(Excerpted data begins)
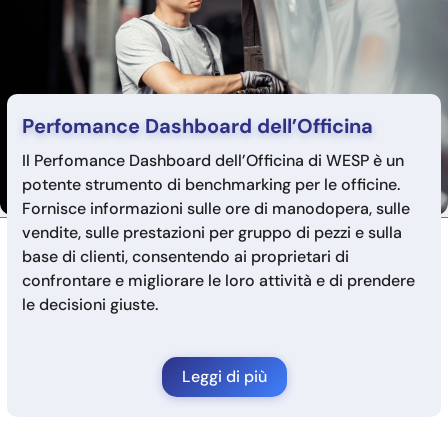
Perfomance Dashboard dell’Officina
Il Perfomance Dashboard dell’Officina di WESP è un
potente strumento di benchmarking per le officine.
Fornisce informazioni sulle ore di manodopera, sulle
vendite, sulle prestazioni per gruppo di pezzi e sulla
base di clienti, consentendo ai proprietari di
confrontare e migliorare le loro attività e di prendere
le decisioni giuste.
Leggi di più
(Excerpted data ends)
- Assignment -
Your output should consist only of the lines from the one containing "base di clienti, consentendo" to the end of the records above, each retyped exactly.

- Written answer -
base di clienti, consentendo ai proprietari di
confrontare e migliorare le loro attività e di prendere
le decisioni giuste.
Leggi di più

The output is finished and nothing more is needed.